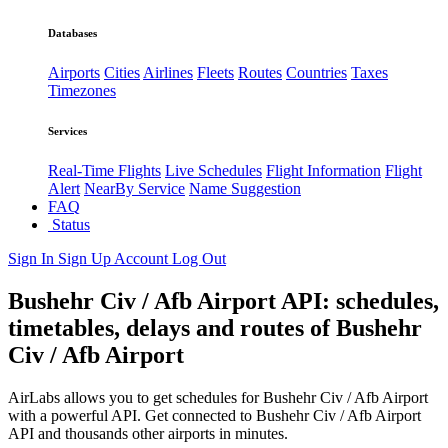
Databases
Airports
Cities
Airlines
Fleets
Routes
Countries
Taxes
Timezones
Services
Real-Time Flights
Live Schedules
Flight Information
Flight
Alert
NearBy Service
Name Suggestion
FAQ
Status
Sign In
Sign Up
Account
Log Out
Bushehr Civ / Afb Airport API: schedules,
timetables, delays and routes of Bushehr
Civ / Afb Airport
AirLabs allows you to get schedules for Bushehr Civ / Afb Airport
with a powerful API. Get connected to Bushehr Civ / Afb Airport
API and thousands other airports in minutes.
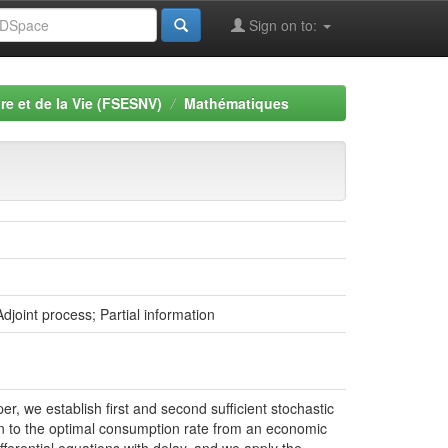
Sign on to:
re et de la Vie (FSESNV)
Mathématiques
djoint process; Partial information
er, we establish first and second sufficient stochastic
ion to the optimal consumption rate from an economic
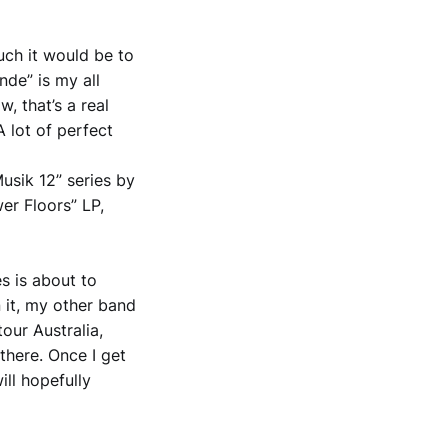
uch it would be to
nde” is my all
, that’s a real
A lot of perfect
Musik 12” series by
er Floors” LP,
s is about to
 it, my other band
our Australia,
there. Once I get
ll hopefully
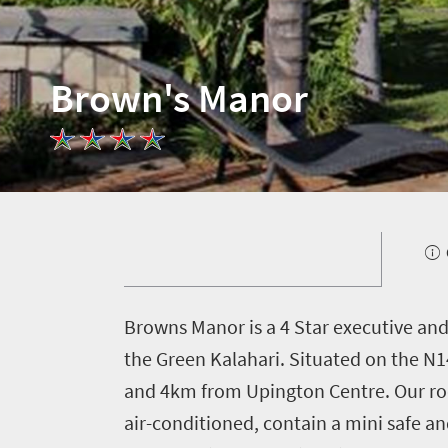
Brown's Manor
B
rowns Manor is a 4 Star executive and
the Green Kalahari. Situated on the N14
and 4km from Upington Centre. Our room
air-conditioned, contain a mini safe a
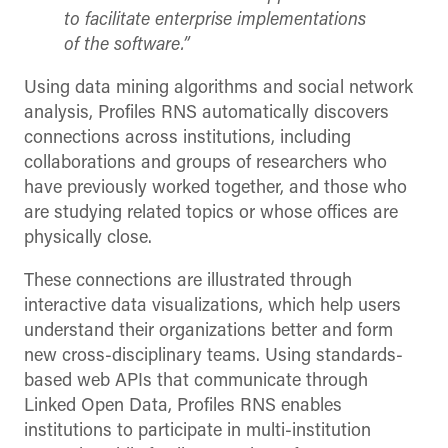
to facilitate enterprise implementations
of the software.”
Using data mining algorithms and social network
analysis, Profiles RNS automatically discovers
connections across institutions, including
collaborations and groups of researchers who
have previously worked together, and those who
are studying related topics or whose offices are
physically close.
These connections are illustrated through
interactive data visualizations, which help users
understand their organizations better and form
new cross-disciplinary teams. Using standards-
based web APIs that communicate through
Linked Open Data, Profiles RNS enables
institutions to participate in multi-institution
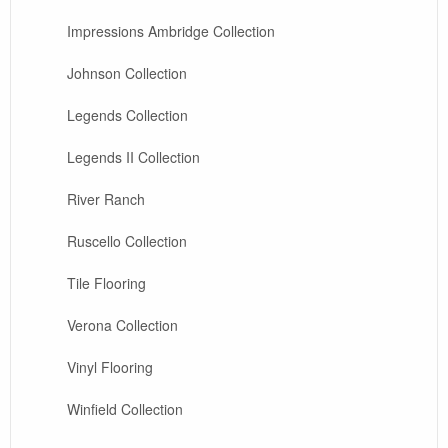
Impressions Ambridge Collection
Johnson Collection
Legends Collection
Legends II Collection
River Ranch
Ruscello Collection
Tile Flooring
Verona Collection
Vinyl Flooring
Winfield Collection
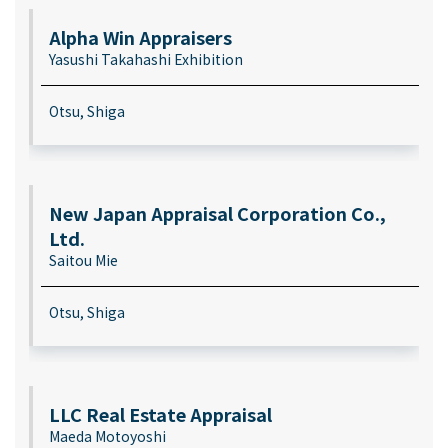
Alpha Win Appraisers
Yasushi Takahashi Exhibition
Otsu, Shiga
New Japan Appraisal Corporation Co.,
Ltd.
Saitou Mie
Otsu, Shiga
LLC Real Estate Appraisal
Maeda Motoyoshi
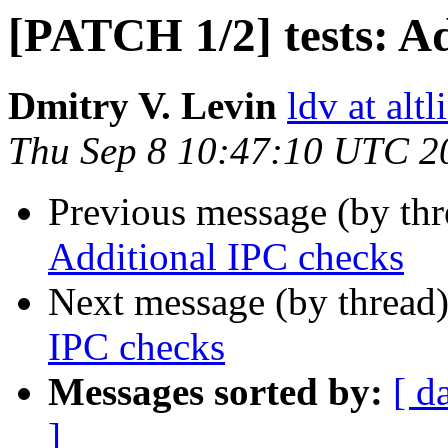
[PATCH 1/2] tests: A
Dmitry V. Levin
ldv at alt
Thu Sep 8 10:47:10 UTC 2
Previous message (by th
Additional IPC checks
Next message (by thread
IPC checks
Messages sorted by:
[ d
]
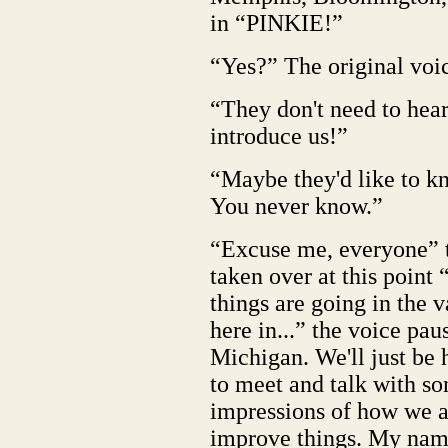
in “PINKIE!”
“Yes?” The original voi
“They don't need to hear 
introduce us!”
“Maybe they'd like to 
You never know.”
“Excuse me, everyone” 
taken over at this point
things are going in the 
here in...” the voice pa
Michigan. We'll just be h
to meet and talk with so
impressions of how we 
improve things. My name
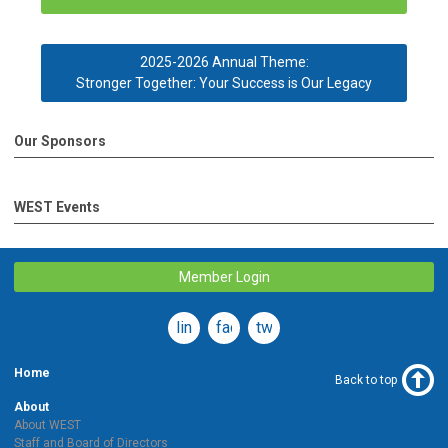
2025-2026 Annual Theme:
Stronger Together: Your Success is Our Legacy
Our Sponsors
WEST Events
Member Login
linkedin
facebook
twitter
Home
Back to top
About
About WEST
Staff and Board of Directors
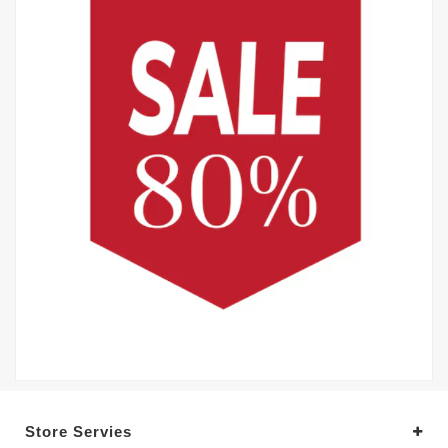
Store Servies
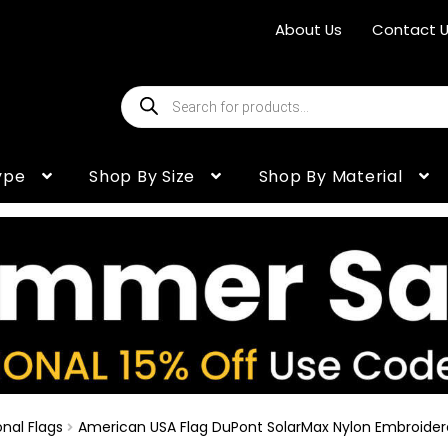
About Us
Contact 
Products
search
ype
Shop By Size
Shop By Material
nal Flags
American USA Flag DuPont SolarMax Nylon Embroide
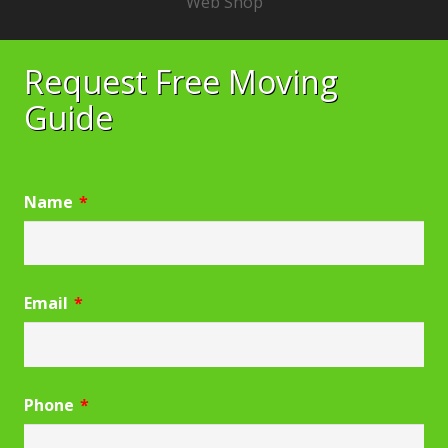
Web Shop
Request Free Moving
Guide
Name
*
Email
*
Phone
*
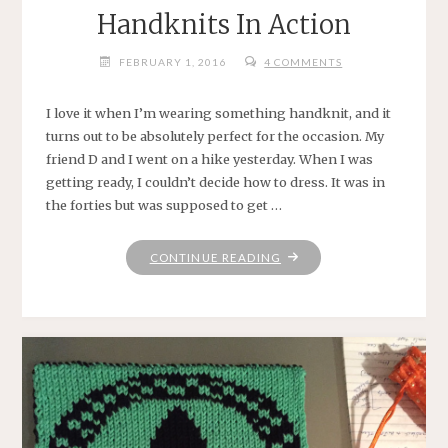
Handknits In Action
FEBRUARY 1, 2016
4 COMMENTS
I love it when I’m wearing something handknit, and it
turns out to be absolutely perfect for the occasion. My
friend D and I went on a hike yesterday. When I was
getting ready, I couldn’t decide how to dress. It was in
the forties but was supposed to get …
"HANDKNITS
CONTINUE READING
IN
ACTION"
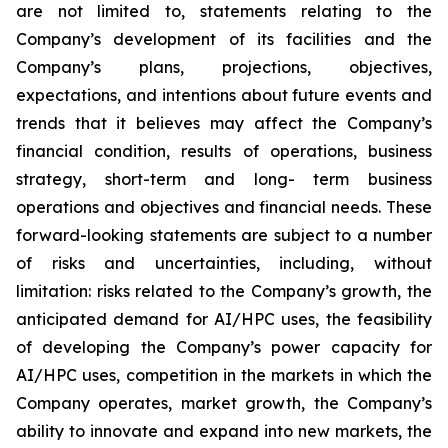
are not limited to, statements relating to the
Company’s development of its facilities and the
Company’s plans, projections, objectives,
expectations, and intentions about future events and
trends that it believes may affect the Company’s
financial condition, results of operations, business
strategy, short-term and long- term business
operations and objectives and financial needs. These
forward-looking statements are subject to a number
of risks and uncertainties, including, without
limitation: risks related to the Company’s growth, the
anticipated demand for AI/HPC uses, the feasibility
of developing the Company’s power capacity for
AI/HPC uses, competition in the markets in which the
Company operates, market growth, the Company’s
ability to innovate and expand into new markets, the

::::

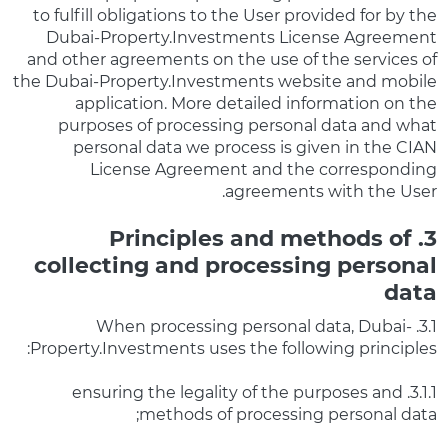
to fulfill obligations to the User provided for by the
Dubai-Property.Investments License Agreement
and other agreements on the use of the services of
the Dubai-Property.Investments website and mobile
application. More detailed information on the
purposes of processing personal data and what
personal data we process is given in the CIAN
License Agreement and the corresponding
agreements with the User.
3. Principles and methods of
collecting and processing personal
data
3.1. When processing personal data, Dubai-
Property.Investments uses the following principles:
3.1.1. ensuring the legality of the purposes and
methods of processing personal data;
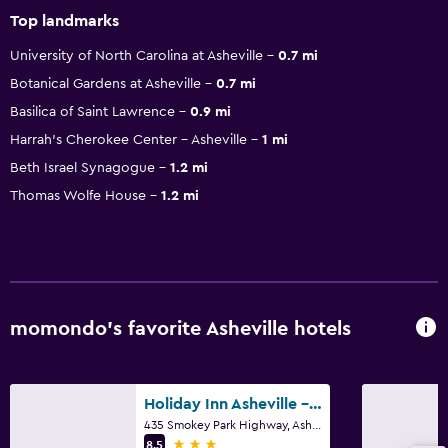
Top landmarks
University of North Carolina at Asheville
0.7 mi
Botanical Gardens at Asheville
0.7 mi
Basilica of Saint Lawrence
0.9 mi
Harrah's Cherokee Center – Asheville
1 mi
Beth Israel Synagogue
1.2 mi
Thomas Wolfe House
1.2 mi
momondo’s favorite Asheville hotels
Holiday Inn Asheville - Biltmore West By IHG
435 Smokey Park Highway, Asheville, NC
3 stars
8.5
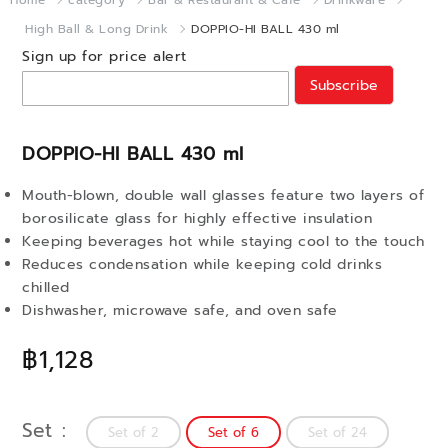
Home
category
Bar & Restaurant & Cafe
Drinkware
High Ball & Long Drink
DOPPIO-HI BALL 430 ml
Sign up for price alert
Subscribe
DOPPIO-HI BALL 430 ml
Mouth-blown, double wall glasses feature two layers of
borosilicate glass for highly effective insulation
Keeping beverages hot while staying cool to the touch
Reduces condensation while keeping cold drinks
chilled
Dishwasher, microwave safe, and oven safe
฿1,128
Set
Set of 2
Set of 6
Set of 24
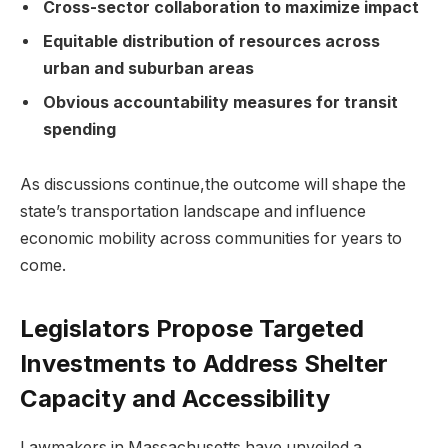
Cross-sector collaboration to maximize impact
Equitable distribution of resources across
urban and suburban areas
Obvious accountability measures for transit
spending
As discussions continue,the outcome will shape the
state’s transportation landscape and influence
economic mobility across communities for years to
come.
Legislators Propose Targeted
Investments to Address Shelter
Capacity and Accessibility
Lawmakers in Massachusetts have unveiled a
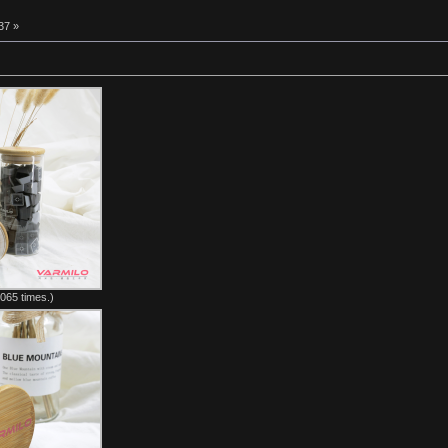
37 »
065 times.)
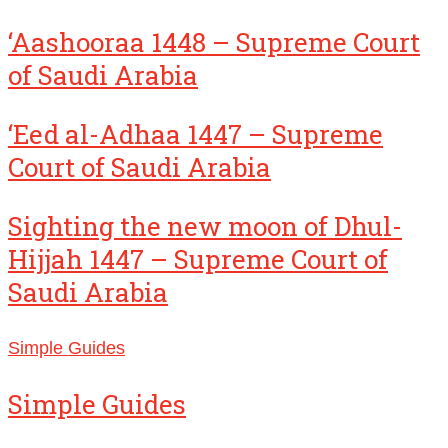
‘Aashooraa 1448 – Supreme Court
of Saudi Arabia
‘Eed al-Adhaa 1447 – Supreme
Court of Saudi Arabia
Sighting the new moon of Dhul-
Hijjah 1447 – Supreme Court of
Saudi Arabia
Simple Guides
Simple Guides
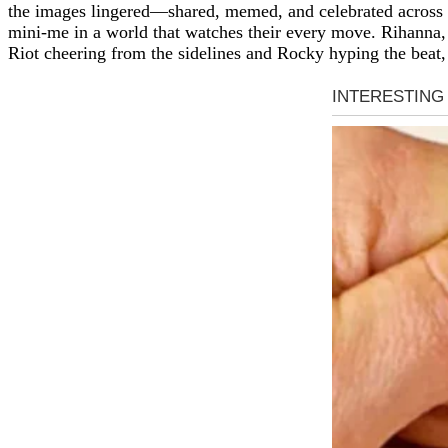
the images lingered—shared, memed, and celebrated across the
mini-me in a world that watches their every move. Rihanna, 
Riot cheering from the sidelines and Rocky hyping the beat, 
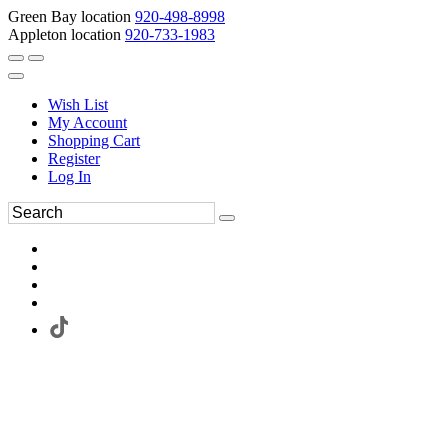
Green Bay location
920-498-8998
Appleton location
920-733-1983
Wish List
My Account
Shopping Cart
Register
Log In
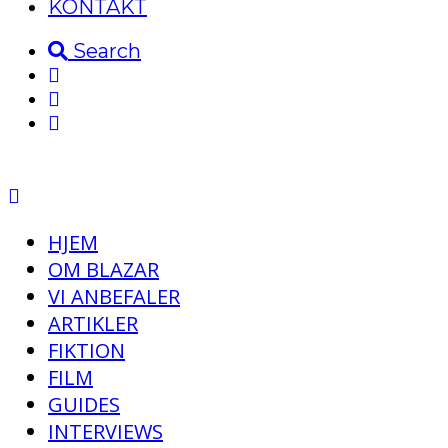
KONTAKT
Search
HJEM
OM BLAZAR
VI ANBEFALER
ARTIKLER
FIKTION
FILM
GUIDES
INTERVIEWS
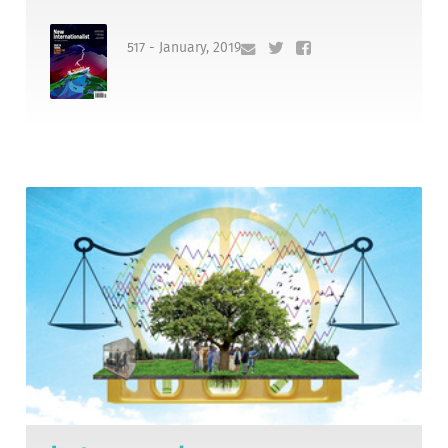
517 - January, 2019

::::

> **What you are asked to do**:
The result should be an exact copy of only the lines above from the one that holds "Handknits In Action" through the one that holds "forward-looking statements are", both ends included, without pictures.

> **Exercise output**:
Handknits In Action
FEBRUARY 1, 2016
4 COMMENTS
I love it when I’m wearing something handknit, and it
turns out to be absolutely perfect for the occasion. My
friend D and I went on a hike yesterday. When I was
getting ready, I couldn’t decide how to dress. It was in
the forties but was supposed to get …
"HANDKNITS
CONTINUE READING
IN
ACTION"
are not limited to, statements relating to the
Company’s development of its facilities and the
Company’s plans, projections, objectives,
expectations, and intentions about future events and
trends that it believes may affect the Company’s
financial condition, results of operations, business
strategy, short-term and long- term business
operations and objectives and financial needs. These
forward-looking statements are subject to a number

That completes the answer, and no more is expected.